8. 'The Simple Things' by Bill Condon (Allen & Unwin)

I love Bill Condon's work; it always has an authenticity that is lacking in the work of many writers. But Bill seems to get inside the everyday experiences and minds of children. This delightful novel for younger independent readers is no exception. Stephen has to stay with his elderly Aunt Lola, who he has never met. The only thing he knows about her is that she sends him ten dollars twice a year, for which he always writes a thank you. But what does an eight year old say to a grumpy and scary old lady when he meets her. He wants to turn around and go home, but his mum says he'll need to stay.

But left to his own devices, and with the help of Lola's neighbour Norm, and his granddaughter Allie, he learns about some simple things in life like fishing, cricket, and climbing trees, not to mention family. And when Lola entrusts Stephen with a special secret, he realises that she has become more than an old aunt, she's now a friend. Readers aged 7-11 years will enjoy this book.
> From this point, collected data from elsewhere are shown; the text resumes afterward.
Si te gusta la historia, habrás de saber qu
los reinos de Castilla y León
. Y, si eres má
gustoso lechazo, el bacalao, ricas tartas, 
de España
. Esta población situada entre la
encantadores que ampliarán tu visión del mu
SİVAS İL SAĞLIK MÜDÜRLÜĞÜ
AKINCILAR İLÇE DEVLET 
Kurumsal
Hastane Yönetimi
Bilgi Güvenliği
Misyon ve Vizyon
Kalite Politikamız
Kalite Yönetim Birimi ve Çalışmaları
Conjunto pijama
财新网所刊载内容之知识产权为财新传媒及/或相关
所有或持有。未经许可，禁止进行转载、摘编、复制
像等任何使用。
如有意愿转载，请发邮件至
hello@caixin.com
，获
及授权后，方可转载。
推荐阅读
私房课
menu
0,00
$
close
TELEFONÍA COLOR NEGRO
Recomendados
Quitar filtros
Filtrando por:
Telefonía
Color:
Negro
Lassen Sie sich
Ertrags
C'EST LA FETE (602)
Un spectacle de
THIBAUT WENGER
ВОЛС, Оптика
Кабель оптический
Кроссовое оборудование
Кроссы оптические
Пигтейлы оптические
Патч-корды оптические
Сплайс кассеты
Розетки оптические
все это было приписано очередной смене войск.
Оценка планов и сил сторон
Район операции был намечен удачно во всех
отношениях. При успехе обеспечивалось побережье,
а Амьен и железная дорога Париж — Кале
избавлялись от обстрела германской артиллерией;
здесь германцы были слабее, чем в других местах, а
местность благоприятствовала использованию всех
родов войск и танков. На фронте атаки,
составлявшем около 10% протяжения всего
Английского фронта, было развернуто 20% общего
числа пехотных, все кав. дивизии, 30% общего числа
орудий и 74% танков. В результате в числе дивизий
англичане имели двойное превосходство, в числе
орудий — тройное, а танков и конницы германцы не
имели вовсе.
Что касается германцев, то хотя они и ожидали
9. 'Flora & Ulysses: The Illuminated Adventures' by Kate DiCamillo and illustrated by K.G. Campbell (Candlewick Press)

This brilliant novel is the second book which has won Kate DiCamillo the Newbery Medal, having also won in 2004 for 'The Tale of Despereaux'.
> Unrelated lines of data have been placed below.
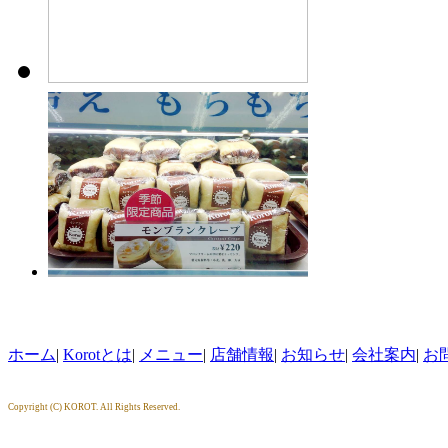
ホーム
|
Korotとは
|
メニュー
|
店舗情報
|
お知らせ
|
会社案内
|
お
Copyright (C) KOROT. All Rights Reserved.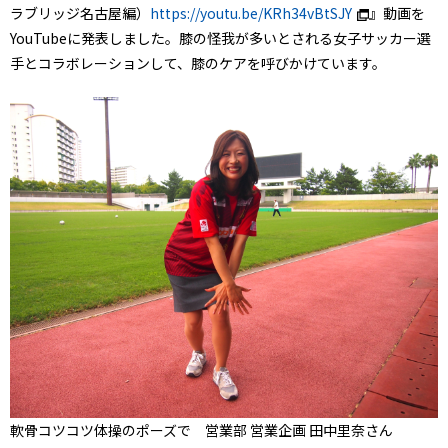
ラブリッジ名古屋編）
https://youtu.be/KRh34vBtSJY
』動画を
YouTubeに発表しました。膝の怪我が多いとされる女子サッカー選
手とコラボレーションして、膝のケアを呼びかけています。
軟骨コツコツ体操のポーズで 営業部 営業企画 田中里奈さん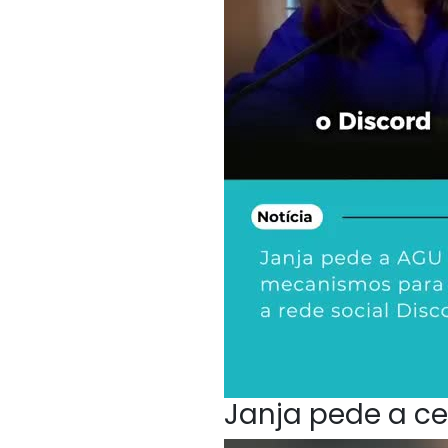
Janja pede a ce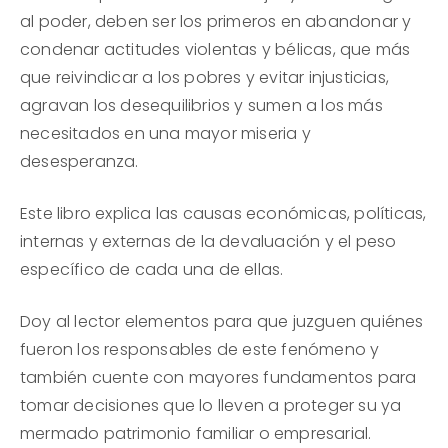
al poder, deben ser los primeros en abandonar y
condenar actitudes violentas y bélicas, que más
que reivindicar a los pobres y evitar injusticias,
agravan los desequilibrios y sumen a los más
necesitados en una mayor miseria y
desesperanza.
Este libro explica las causas económicas, políticas,
internas y externas de la devaluación y el peso
específico de cada una de ellas.
Doy al lector elementos para que juzguen quiénes
fueron los responsables de este fenómeno y
también cuente con mayores fundamentos para
tomar decisiones que lo lleven a proteger su ya
mermado patrimonio familiar o empresarial.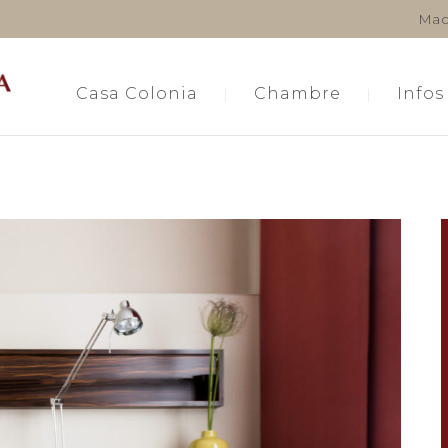
Mac
Casa Colonia
Chambre
Infos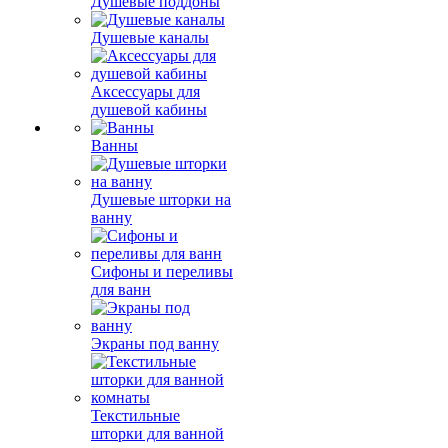
Душевые поддоны
Душевые каналы
Аксессуары для
душевой кабины
Ванны
Душевые шторки на
ванну
Сифоны и переливы
для ванн
Экраны под ванну
Текстильные
шторки для ванной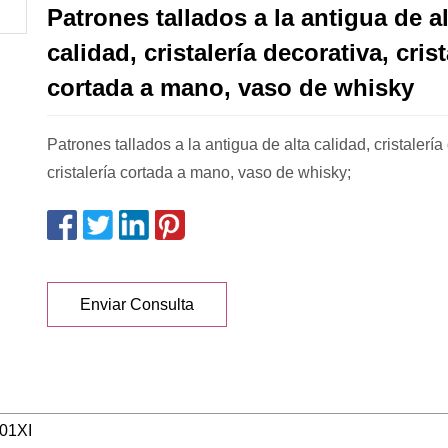
Patrones tallados a la antigua de al
calidad, cristalería decorativa, crist
cortada a mano, vaso de whisky
Patrones tallados a la antigua de alta calidad, cristalería
cristalería cortada a mano, vaso de whisky;
Enviar Consulta
01XI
It is an hilarious and unlikely story. It begins with an overactive super vacuum cleaner and a tragic accident that involves Mrs Tickman and a squirrel that never saw the vacuum cleaner coming.  Flora tried to warn her but ... too late! However, Ulysses (the flying 'super hero' squirrel) has not been killed '...but rather is been born anew, with powers of strength, flight, and misspelled poetry..'. Flora too is changed and is about to discover many things about herself. Ulysses joins forces with Flora to deal with her mother.
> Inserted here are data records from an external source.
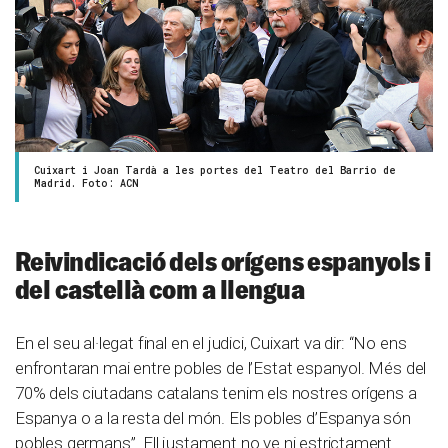
Cuixart i Joan Tardà a les portes del Teatro del Barrio de
Madrid. Foto: ACN
Reivindicació dels orígens espanyols i
del castellà com a llengua
En el seu al·legat final en el judici, Cuixart va dir: “No ens
enfrontaran mai entre pobles de l’Estat espanyol. Més del
70% dels ciutadans catalans tenim els nostres orígens a
Espanya o a la resta del món. Els pobles d’Espanya són
pobles germans”. Ell justament no ve ni estrictament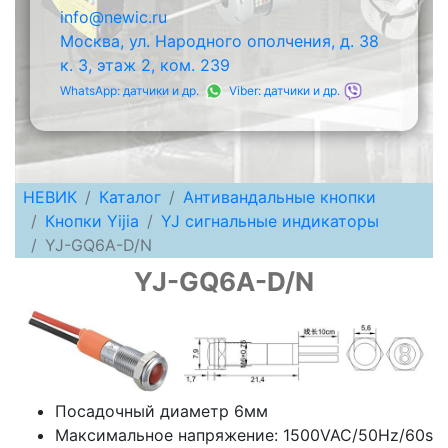
info@newic.ru
Москва, ул. Народного ополчения, д. 38
к. 3, этаж 2, ком. 239
WhatsApp: датчики и др.
Viber: датчики и др.
НЕВИК
Каталог
Антивандальные кнопки
Кнопки Yijia
YJ cигнальные индикаторы
YJ-GQ6A-D/N
YJ-GQ6A-D/N
Посадочный диаметр 6мм
Максимальное напряжение: 1500VAC/50Hz/60s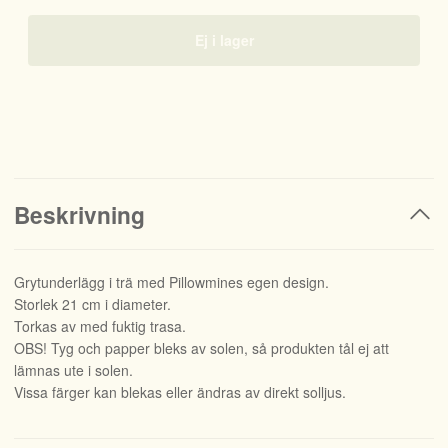
Ej i lager
Beskrivning
Grytunderlägg i trä med Pillowmines egen design.
Storlek 21 cm i diameter.
Torkas av med fuktig trasa.
OBS! Tyg och papper bleks av solen, så produkten tål ej att
lämnas ute i solen.
Vissa färger kan blekas eller ändras av direkt solljus.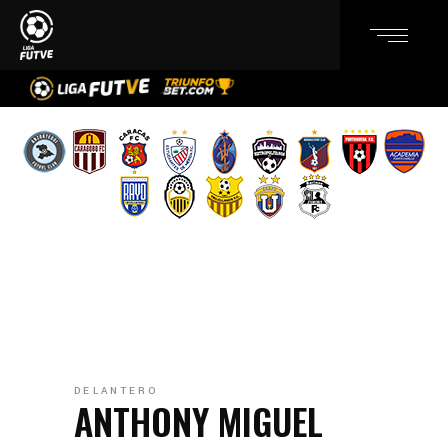
DELANTERO
ANTHONY MIGUEL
The 233-page book is a mix of text, full-page fine illustrations and graphic (comic-like) pages, all in black and white. The illustrations of K.G. Campbell are delightful and are a great complement to the story. The book will enchant and engage the most reluctant of 7-12 year old readers.

10. 'My Life as an Alphabet' by Barry Jonsberg

Barry Jonsberg has written a number of very successful books for adolescents and in this case tween readers. This very funny book is no exception. This first person narrative is in a journal/diary form with a twist (the alphabet) and will engage readers 10-13 years. Twelve-year-old Candice Phee manages to amuse those around her despite the bizarre mix-ups and the confusion she creates. In the words of Candice:

This isn't just about me. It's also about the other people in my life - my mother, my father, my dead sister Sky, my penpal Denille, Rich Uncle Brian, Earth-Pig Fish and Douglas Benson From Another Dimension. These are people [with the exception of Earth-Pig Fish, who is a fish] who have shaped me, made me what I am. I cannot recount my life without recounting elements of theirs. This is a big task, but I am confident I am up to it.

Candice takes her through the alphabetical A-Z experiences of her life:
A is for assignment - A recount on her life, how could that go wrong?
B is for birth - "I wasn't there at my birth", well not "as a reliable witness", so what was it like?
C is for chaos - "Classrooms are battlegrounds."
And so on. Each chapter is a recount by Candice of some part of her life, and each is very funny. Barry Jonsberg does a wonderful job communicating an authentic voice for this slightly crazy (well at least quirky) twelve-year-old girl. Ten to twelve year old Girls (and boys) will love this book. It has been shortlisted for the Australian Children's Book Council Awards 2014.


Sue Bursztynski said...

I see you have some of this year's shortlist books there. I've read My Life As An Alphabet, which s indeed delightful(I think it may also be a YABBA book this year, can't remember). Not the others on this page yet. So many books, so little time! I'm getting my book clubbers to read the CBCA shortlist and vote in the YABBAs.

Trevor Cairney said...

Thanks Sue, lovely to hear from you. We all need to support YABBA! I also agree, "so little time" to read all the great books.